To import the predictions, you do the following

import json

from encord_active.lib.model_predictions.importers import import_KITTI_labels
from encord_active.lib.model_predictions.writer import PredictionWriter

predictions_root = Path("/path/to/your/predictions")
object_map = json.loads((predictions_root / "ontology_label_map.json").read_text())

with PredictionWriter(cache_dir=data_dir, project=project, custom_object_map=object_map) as writer:
    import_KITTI_labels(project, data_root=predictions_root, prediction_writer=writer)

Predictions from Masks

caution

This works for segmentation/polygons only.

If you have your predictions stored as png masks of shape [height, width], where each pixel value correspond to a class, then you can use the import_mask_predictions function from encord_active.model_predictions.importers. It requires that you can provide a mapping between file name and data hashes.

Assuming you have predictions stored in a directory like this:

predictions
├── aaaaaaaa-bbbb-cccc-dddd-eeeeeeeeeeee.png
├── ...
└── aaaaaaaa-bbbb-cccc-dddd-ffffffffffff.png

or in a nested structure like

predictions
├── dir1
│   ├── aaaaaaaa-bbbb-cccc-dddd-eeeeeeeeeeee.png
│   ├── ...
│   └── aaaaaaaa-bbbb-cccc-dddd-ffffffffffff.png
└── dir2
    ├── bbbbbbbb-bbbb-cccc-dddd-eeeeeeeeeeee.png
    ├── ...
    └── bbbbbbbb-bbbb-cccc-dddd-ffffffffffff.png

You can use this template where the highlighted lined are what you need to change:

from encord_active.lib.model_predictions.importers import import_mask_predictions
from encord_active.lib.model_predictions.writer import PredictionWriter

class_map = {
    # featureNodeHash: pixel_value
    "OTk2MzM3": 1,  # "pedestrian"
    "NzYyMjcx": 2,  # "cyclist",
    "Nzg2ODEx": 3,  # "car"
    # Note: value: 0 is reserved for "background"
}
predictions_root = Path("/path/to/predictions")
with PredictionWriter(cache_dir=data_dir, project=project) as writer:
    import_mask_predictions(
        project,
        data_root=predictions_root,
        cache_dir=data_dir,
        prediction_writer=writer,
        # this is what provides the mapping between file names and data hashes:
        du_hash_name_lookup=lambda file_pth: (file_pth.stem, 0),
    )
caution
  1. The script will look recursively for files with a .png extension and import them.
  2. For each file, every "self-contained" contour will be interpreted as an individual prediction. For example, This mask will be treated as three objects.
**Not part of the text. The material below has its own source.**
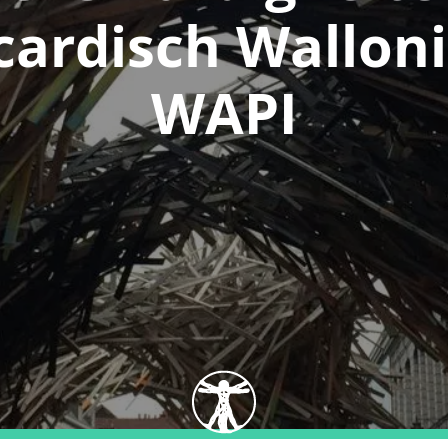
cardisch Walloni
WAPI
Two from class 1 and one from class 2.
┌───────────────────┐
│0000000000000000000│
│0011100000000000000│
│0011100000002222000│
│0000000000002222000│
│0000111000002200000│
│0000111000002200000│
│0000111000000000000│
│0000000000000000000│
└───────────────────┘
  1. NB: model confidence scores will be set to 1... we're working on fixing this!

Running Metrics on Your Predictions

When you have imported your predictions, it is time to run all the metrics on them.
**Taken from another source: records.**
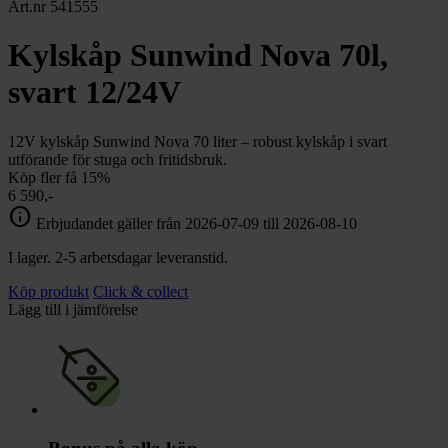
chevron_right
Art.nr 541555
Toalett
chevron_right
Grill & Fritid
Kylskåp Sunwind Nova 70l,
Lacanche
chevron_right
svart 12/24V
Reservdelar
12V kylskåp Sunwind Nova 70 liter – robust kylskåp i svart
utförande för stuga och fritidsbruk.
Köp fler få 15%
6 590,-
info
Erbjudandet gäller från 2026-07-09 till 2026-08-10
I lager. 2-5 arbetsdagar leveranstid.
Köp produkt
Click & collect
Lägg till i jämförelse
For this, you can use these lines of code:

from encord_active.lib.model_predictions.iterator import PredictionIterator
from encord_active.lib.metrics.execute import run_metrics

run_metrics(data_dir=data_dir, iterator_cls=PredictionIterator)

This will compute all the metrics for your predictions. Next time you run

encord-active visualise

You should be able to see the performance of your model based on the metrics.